Didier faisait un gag tous les mois. Au début des années 2000, on a sorti un recueil quand on a eu 44 gags, mais c’était très hétéroclite graphiquement puisque d’un mois sur l’autre, Didier changeait un peu de dessin, il se cherchait, il n’y avait pas vraiment d’unité.
Plus récemment, on s’est dit que ça valait vraiment le coup de travailler cette série comme une vraie série, fixer une charte graphique, faire de vrais albums avec des gags plus structurés. C’est un peu une récré pour lui entre deux Lanfeust. Par contre cela reste une parution irrégulière puisque pour Didier Tarquin, Lanfeust reste évidemment prioritaire, on a un rendez-vous annuel régulier avec les lecteurs. Il fait du Gnome entre deux et on sort un album quand on a suffisamment de matière, mais ce n’est pas traité comme une vraie série régulière.

Sceneario.com : Et pour toi en termes écriture, cela change énormément de choses ? 
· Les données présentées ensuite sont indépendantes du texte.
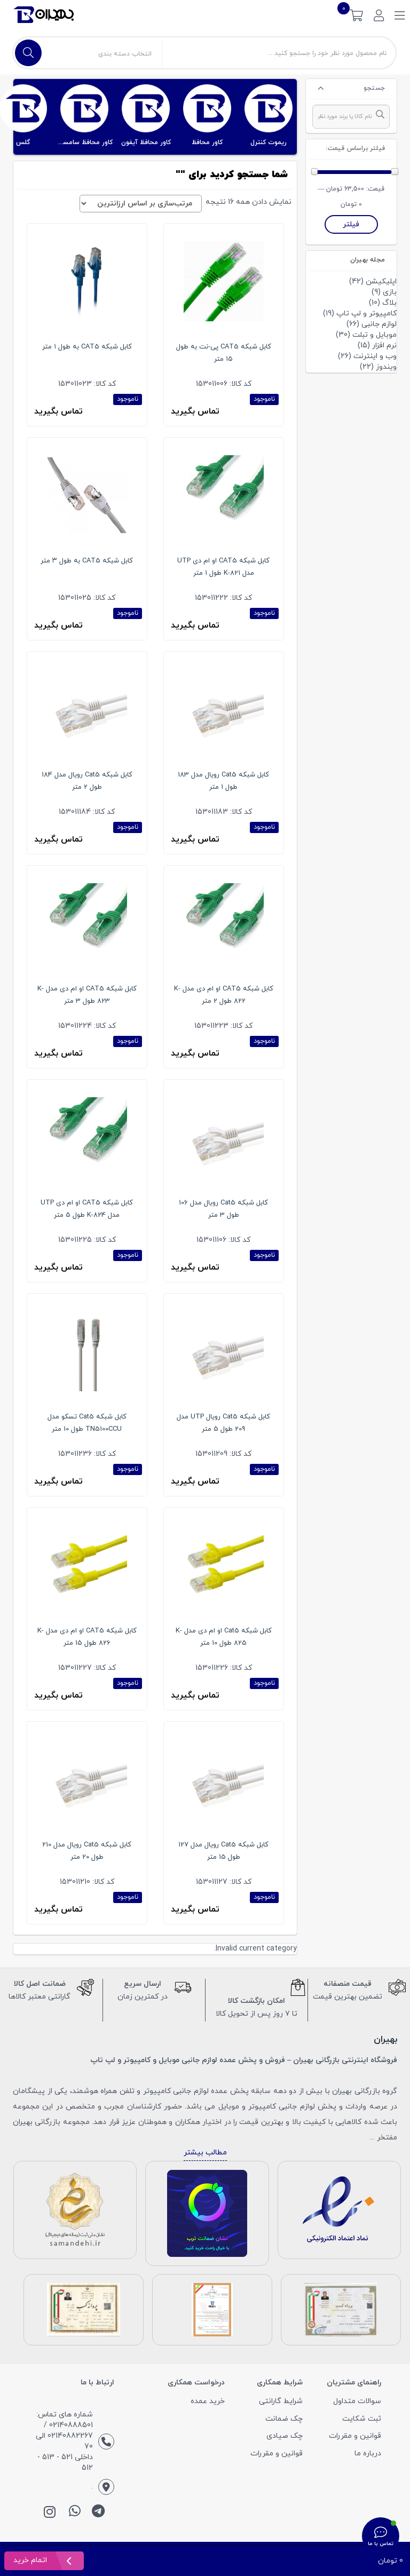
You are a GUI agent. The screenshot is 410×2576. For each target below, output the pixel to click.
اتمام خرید (31, 2560)
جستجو (374, 88)
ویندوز (386, 367)
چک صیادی (284, 2436)
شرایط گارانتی (281, 2401)
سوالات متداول (357, 2401)
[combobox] (351, 117)
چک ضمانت (284, 2419)
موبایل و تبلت (374, 335)
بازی (390, 292)
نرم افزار (384, 345)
Christophe Arleston : Oui, j’ai beaucoup appris avec les gags en une page des Gnomes. Le gag en une page est un des exercices les plus difficiles, contrairement à ce que l’on pourrait croire. Comme dans beaucoup de domaines, faire simple est ce qui le plus compliqué. J’ai mis un moment à apprendre cette mécanique du gag et maintenant je suis assez content parce que je pense la maitriser. Il a fallu que je passe vingt ans de métier pour y arriver, je la tiens bien et je prends un grand plaisir au gag en une page et j’ai même des envies de séries de gags en une page pour d’autres thèmes. C’est quelque chose de très gratifiant puisqu’à chaque fois qu’on a fini une planche, on a fini une histoire, alors que quand on a fini un album, ce qui n’arrive pas tous les jours, on n’a pas forcément fini une histoire puisque qu’on finit parfois sur des cliffhangers.
Tandis que là on la satisfaction d’avoir créé une petite brique que l’on range dans un coin, qui est une unité, c’est assez valorisant.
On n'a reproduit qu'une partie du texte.